• Your objective: Please return all lines in the listing holding the word "Residentes".

• Records for this exercise:
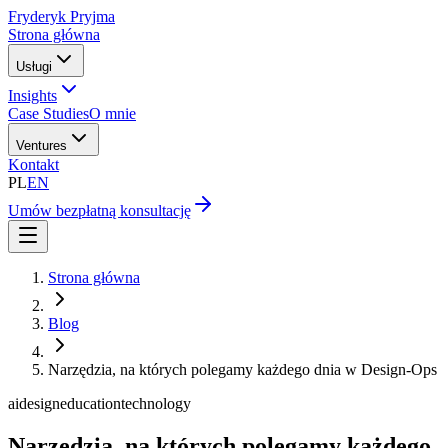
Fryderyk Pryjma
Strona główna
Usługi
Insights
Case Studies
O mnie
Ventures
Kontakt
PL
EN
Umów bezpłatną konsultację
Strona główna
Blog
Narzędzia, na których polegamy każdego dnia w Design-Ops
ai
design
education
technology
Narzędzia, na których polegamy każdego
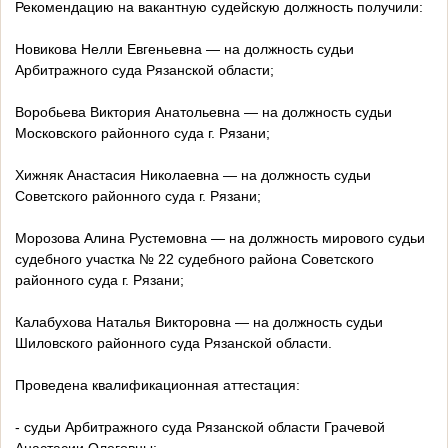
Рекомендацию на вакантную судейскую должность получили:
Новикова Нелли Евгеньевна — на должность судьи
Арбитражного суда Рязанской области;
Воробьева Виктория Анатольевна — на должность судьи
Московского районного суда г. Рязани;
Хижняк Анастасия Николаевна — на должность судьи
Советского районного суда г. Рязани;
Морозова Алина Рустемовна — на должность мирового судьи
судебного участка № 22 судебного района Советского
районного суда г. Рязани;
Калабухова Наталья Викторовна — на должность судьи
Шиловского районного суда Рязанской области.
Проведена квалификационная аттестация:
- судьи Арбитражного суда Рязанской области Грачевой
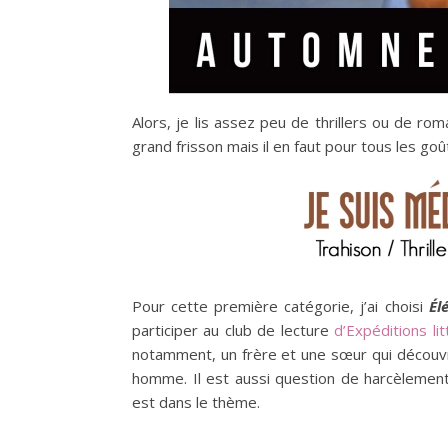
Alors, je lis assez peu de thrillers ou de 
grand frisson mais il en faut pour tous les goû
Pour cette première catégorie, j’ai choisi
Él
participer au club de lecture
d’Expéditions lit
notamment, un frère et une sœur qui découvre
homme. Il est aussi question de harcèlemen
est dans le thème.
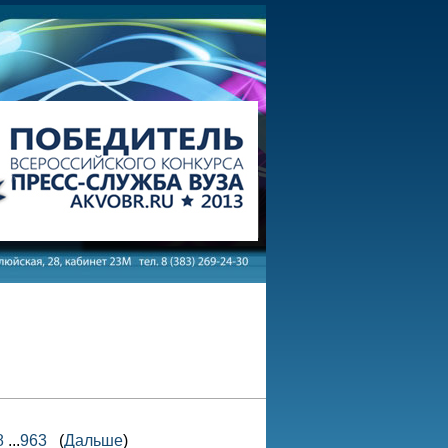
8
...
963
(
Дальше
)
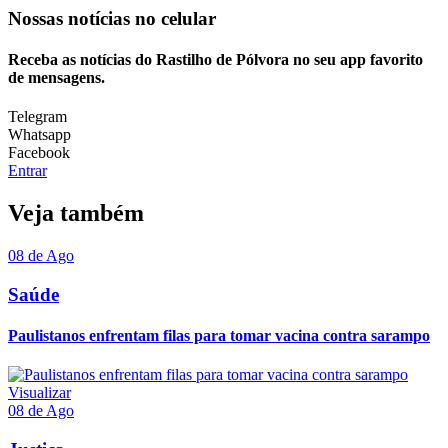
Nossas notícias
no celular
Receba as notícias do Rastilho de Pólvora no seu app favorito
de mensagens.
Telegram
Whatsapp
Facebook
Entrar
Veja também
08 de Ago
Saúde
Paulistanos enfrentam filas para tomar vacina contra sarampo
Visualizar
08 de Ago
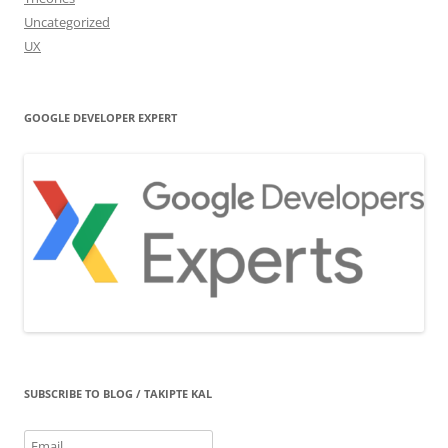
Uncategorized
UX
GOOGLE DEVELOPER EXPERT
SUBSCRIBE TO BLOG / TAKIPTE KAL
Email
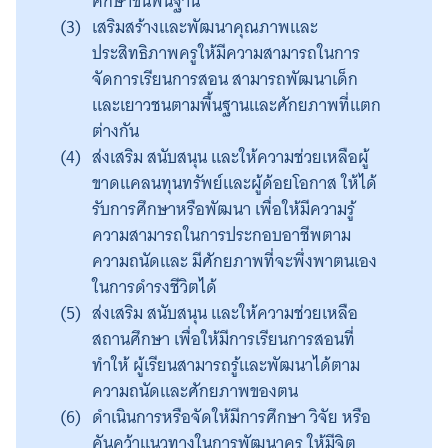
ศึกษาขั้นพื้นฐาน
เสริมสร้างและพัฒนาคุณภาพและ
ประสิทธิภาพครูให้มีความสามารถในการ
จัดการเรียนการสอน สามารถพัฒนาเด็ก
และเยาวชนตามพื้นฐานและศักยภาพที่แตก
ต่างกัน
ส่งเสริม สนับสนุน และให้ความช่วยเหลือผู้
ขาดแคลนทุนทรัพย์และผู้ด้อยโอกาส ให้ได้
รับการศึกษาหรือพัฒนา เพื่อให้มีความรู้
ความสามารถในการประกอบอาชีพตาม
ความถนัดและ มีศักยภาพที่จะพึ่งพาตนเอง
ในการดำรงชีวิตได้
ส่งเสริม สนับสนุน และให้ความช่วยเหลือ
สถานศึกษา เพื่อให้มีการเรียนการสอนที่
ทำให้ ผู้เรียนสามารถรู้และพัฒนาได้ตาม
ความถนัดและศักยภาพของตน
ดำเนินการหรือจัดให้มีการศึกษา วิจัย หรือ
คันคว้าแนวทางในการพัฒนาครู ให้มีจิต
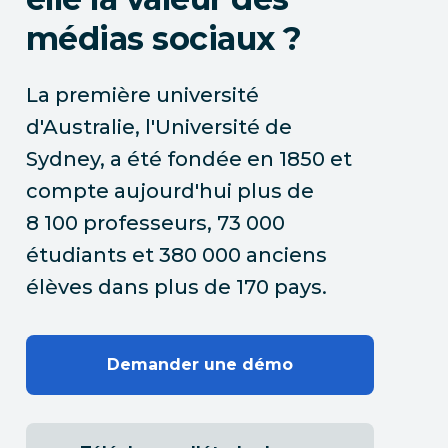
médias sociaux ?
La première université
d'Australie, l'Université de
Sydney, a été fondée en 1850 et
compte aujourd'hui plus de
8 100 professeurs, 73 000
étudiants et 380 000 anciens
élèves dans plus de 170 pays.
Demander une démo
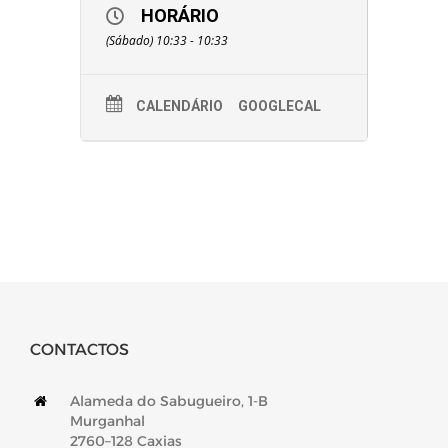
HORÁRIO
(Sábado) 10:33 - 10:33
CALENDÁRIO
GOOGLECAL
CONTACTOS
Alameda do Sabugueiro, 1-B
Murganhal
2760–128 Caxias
---
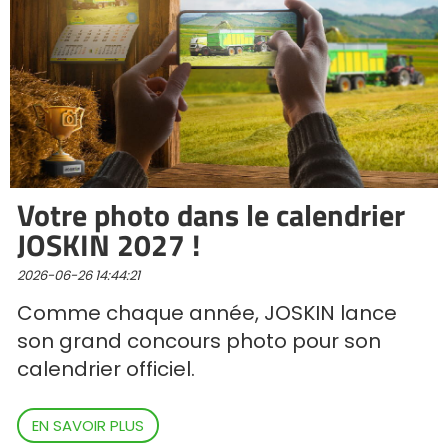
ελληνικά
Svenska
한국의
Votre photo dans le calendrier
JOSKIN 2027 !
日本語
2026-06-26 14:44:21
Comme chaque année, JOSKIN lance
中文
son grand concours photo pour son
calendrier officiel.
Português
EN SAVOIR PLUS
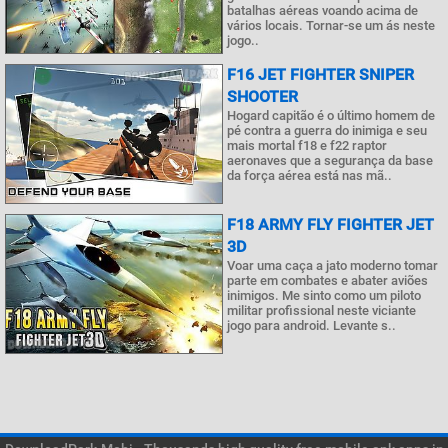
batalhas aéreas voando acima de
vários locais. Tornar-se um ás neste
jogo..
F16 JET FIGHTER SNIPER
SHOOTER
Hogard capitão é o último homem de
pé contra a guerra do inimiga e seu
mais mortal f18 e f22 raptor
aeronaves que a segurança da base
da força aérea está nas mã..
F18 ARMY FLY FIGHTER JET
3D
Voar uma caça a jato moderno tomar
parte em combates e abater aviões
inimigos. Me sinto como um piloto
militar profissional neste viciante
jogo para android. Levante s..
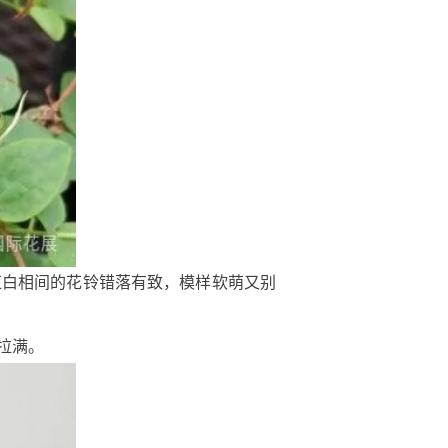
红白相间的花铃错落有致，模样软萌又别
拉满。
--
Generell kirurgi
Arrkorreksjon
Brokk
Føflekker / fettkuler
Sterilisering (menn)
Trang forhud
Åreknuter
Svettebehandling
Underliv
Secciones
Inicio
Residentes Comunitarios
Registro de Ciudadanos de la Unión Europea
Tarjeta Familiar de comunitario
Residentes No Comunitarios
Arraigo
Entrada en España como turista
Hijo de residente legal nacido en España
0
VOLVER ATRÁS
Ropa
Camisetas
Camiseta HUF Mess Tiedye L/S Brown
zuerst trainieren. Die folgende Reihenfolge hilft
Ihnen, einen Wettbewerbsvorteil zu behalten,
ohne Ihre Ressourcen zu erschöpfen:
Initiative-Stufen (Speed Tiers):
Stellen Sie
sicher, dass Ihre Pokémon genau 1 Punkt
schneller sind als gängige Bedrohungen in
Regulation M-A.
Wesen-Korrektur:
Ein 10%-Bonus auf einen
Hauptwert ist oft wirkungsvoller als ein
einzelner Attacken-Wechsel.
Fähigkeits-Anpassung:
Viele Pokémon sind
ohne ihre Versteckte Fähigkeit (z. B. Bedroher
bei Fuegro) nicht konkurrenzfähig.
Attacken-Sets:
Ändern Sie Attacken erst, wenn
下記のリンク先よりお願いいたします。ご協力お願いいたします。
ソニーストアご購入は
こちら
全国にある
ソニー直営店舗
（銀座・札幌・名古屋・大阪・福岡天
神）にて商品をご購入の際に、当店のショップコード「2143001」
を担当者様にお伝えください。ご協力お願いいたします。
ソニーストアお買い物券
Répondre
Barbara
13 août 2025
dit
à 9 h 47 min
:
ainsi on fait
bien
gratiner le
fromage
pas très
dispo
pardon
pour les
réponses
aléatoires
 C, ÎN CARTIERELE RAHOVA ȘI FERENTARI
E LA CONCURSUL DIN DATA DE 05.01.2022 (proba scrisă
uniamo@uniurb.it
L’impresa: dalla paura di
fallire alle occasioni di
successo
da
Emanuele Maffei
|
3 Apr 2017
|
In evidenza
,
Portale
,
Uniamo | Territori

• Answer area:
Residentes Comunitarios
Residentes No Comunitarios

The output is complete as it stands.